[Saved entries]
⁂
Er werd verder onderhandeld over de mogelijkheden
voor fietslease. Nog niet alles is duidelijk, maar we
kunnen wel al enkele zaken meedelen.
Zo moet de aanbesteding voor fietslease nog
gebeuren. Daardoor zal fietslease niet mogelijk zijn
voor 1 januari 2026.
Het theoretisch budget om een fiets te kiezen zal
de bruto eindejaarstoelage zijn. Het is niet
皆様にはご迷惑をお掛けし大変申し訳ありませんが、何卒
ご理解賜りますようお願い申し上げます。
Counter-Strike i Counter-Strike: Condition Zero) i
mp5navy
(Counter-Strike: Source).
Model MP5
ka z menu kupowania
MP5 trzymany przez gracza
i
⁂
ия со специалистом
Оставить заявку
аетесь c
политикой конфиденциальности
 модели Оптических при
⁂
▶ **Task requirements**:
From the data above, reproduce word for word the lines running from the line with "ия со специалистом" to the line with "модели Оптических при", ends included.

▶ **Task result**:
ия со специалистом
Оставить заявку
аетесь c
политикой конфиденциальности
 модели Оптических при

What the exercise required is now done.